Living

So, Your Kid Is Learning To Drive...

Here’s how to stay as sane (and safe) as possible when they’re behind the wheel.

Daughter learning to drive with mom

In partnership with Surex

Playing passenger to a pre-licensed teen is right up there with acne, dating and college applications on the parental stress scale. And while this rite of passage has always been fraught with potential potholes—including left-hand turns, merging onto highways, rogue dump trucks and squirrels—there have never been more distractions for modern drivers.

But fear not: There’s plenty parents can do to mitigate the sensory onslaught that comes with learning to drive. To make the learning process less stressful, we asked parents and experts to share their advice on what helped make riding with their eager teens a smoother journey.
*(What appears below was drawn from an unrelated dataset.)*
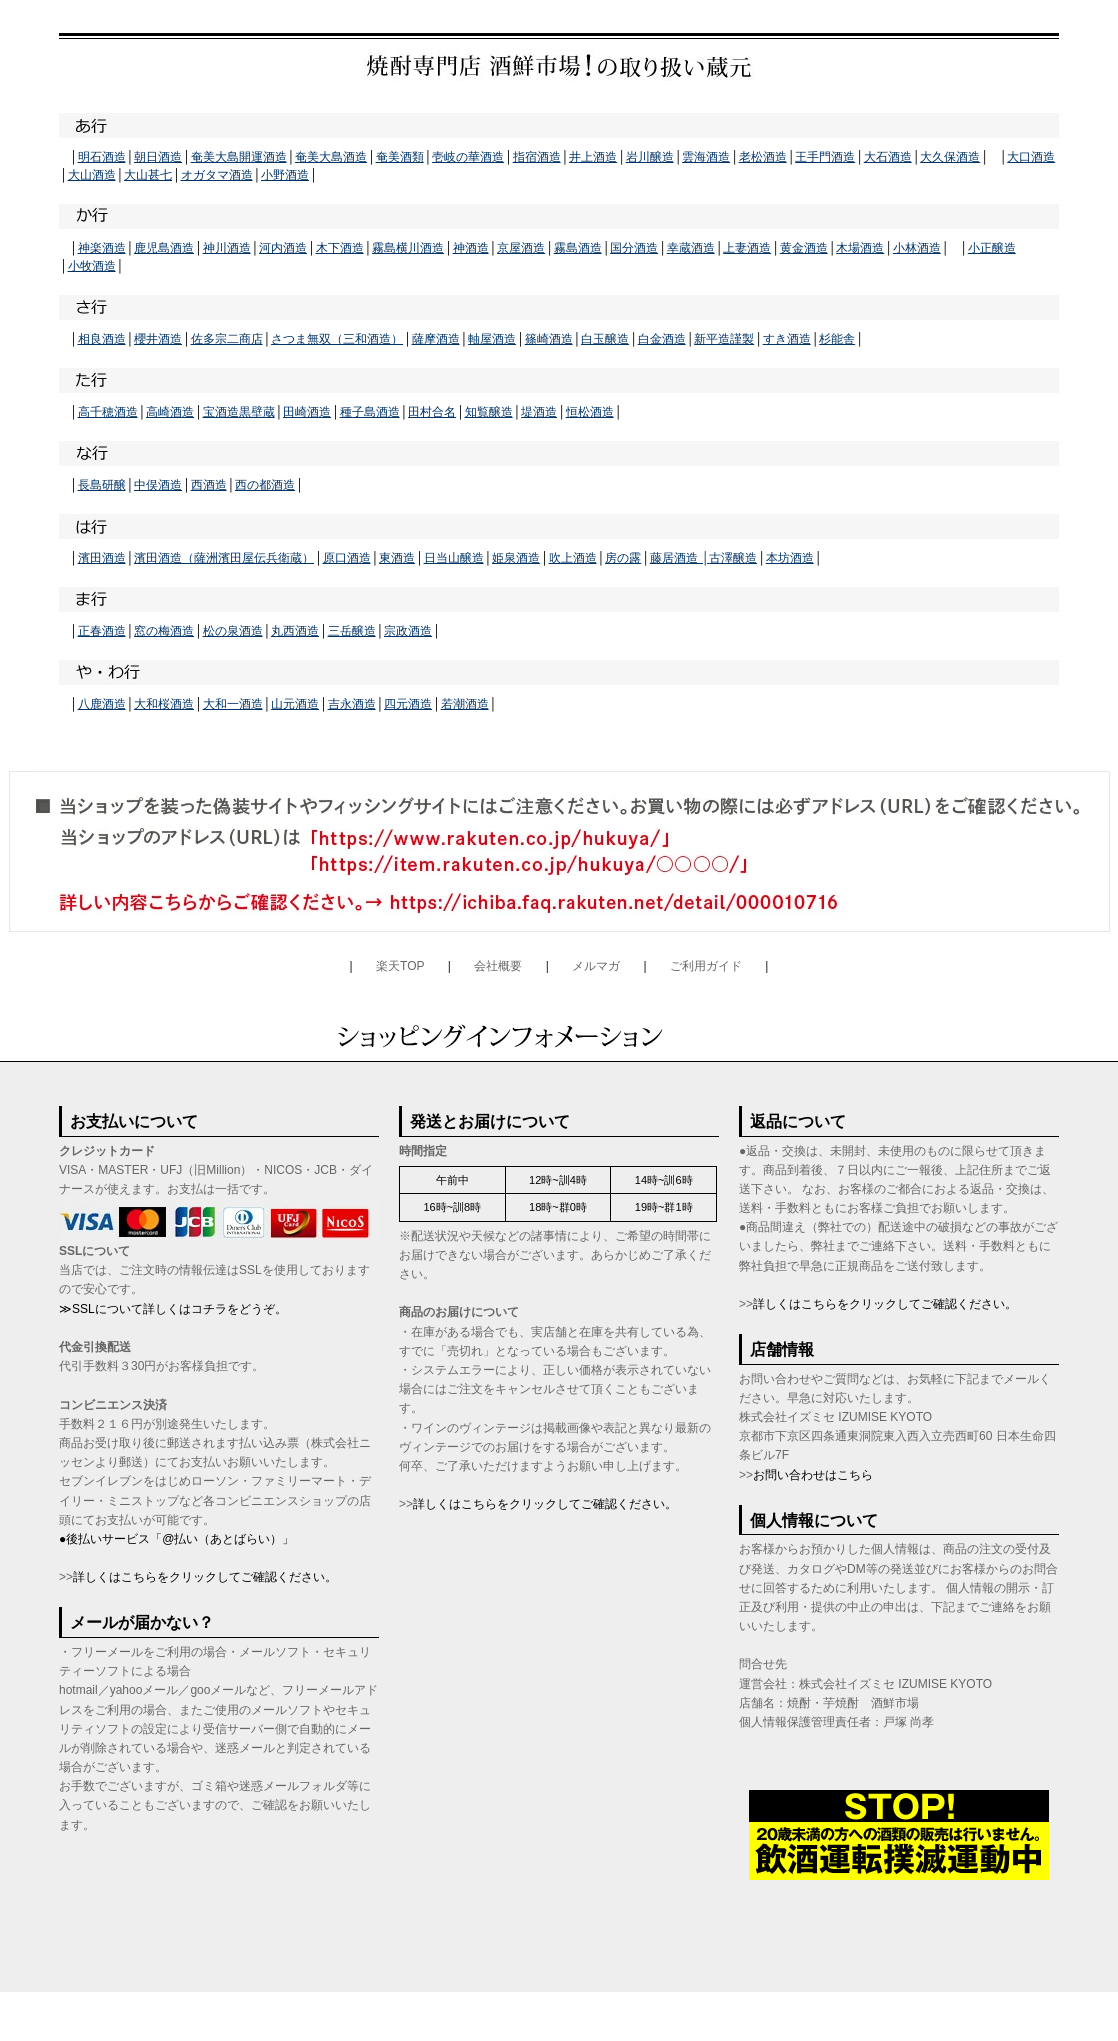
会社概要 (498, 966)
Build competence and confidence

Teen drivers have to develop the skills to physically maneuver their cars, but they also have to feel [emotionally] safe. As a parent, if you’re in the learning role with your children, your nerves can be contagious. Your teen might interpret your stress as being reflective of what they are or aren’t doing. Be aware of your own emotional state before you enter the car. Be aware of your teen’s emotional state. How they’re responding may have nothing to do with you or what’s happening on the road. Teens and children have a highly developed antenna for their parents’ [moods], so they may interpret that as a criticism of them. You want to be in a place of non-reaction, but responding. Occupy more of a coaching mentality. Say, ‘Tell me what happened just then,’ if they roll through a stop, and elicit their analysis of what they did or didn’t do. We can’t take in information if we’re in a heightened emotional state. And take a break if you’re feeling frustrated. Pull over and breathe.” —Ellie Lathrop, MSW, RSW, Toronto Counselling Centre for Teens 

Establish common ground rules

“The pandemic hit, so I knew my son wouldn’t be able to take drivers ed for a long time—so we needed to find a way for both of us to stay calm. We laid out some rules: No radio (at first), both hands on the wheel, the usual stuff. Also, if I said to stop or pull over, that had to happen with no questions asked. It was also about establishing the right mood and mindframe. If my son was angry or grumpy, or it just didn’t feel right for him, then no driving. We both promised to resist the urge to have profound conversations. The car has always been a place we could talk about stuff, but he needed to focus.” —Rochelle S., parent, Toronto

Keep your eyes on the prize

“By far, the biggest tip for parents is to remind their child to watch where they’re going. If someone gets too close to the curb, it’s because they’re looking at the curb. It seems obvious, but you should never look at what you’re scared of—even though that’s a natural human instinct. It’s okay for them to feel stressed, but worrying often means making a mistake in the car. Instead, look at where you want to be.” —Darren Riber, owner, Golan Driving School, Toronto

Get a feel for the wheel

“There’s a lot you can do to control external factors, like mapping a route that’s only right turns [at first], or practicing in the empty parking lots (the usual safe route). But inside the car, I broke everything down [and explained exactly what to expect when turning and accelerating]. I wanted to make sure my son knew what each move would feel like — not just when you step on the gas, but when you’re cruising and you’re not pressing on the gas or signalling. It helped me, too, because it’s nerve-wracking for parents. It’s not like you have a brake to slam on if something goes wrong.” —Susan S., parent, Oshawa, Ont.

Mind the jaywalkers

“A lot of people are so focused on the road and other vehicles that they tend to forget about pedestrians, who are just as important as a car or a bike. I remind my son to be aware of people crossing the street, especially when they shouldn’t be. You just don’t know who’s paying attention, and unless that person has a suit of armour on, that’s going to be a bad accident.” —Anne M., parent, Oshawa, Ont.